+++ Given data

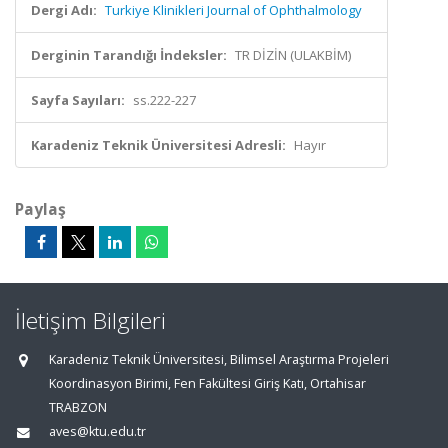
Dergi Adı:
Turkiye Klinikleri Journal of Ophthalmology
Derginin Tarandığı İndeksler:
TR DİZİN (ULAKBİM)
Sayfa Sayıları:
ss.222-227
Karadeniz Teknik Üniversitesi Adresli:
Hayır
Paylaş
İletişim Bilgileri
Karadeniz Teknik Üniversitesi, Bilimsel Araştırma Projeleri
Koordinasyon Birimi, Fen Fakültesi Giriş Katı, Ortahisar
TRABZON
aves@ktu.edu.tr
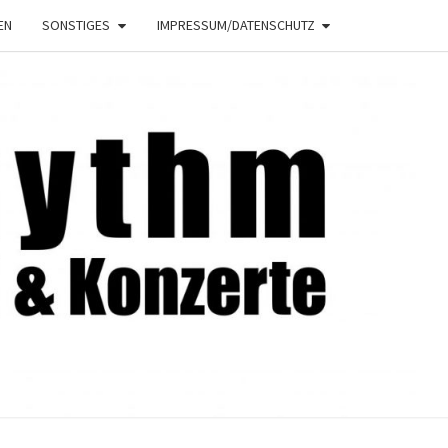
EN
SONSTIGES
IMPRESSUM/DATENSCHUTZ
NRHYTHM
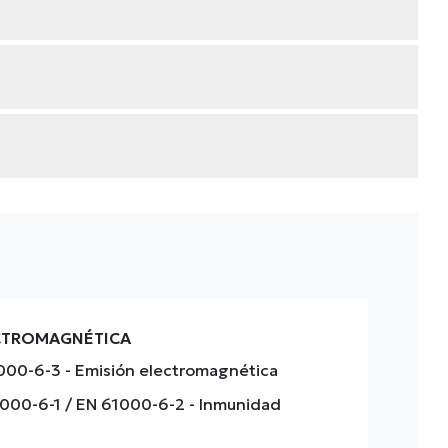
ECTROMAGNÉTICA
1000-6-3
- Emisión electromagnética
1000-6-1 / EN 61000-6-2
- Inmunidad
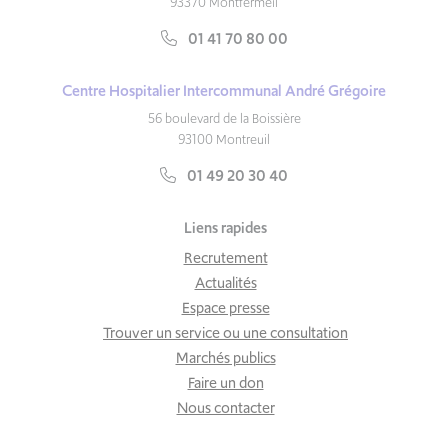
93370 Montfermeil
01 41 70 80 00
Centre Hospitalier Intercommunal André Grégoire
56 boulevard de la Boissière
93100 Montreuil
01 49 20 30 40
Liens rapides
Recrutement
Actualités
Espace presse
Trouver un service ou une consultation
Marchés publics
Faire un don
Nous contacter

++++++

Answer with nothing but the count of lines in the entries that hold the word "Üniversitesi".

Your solution: 2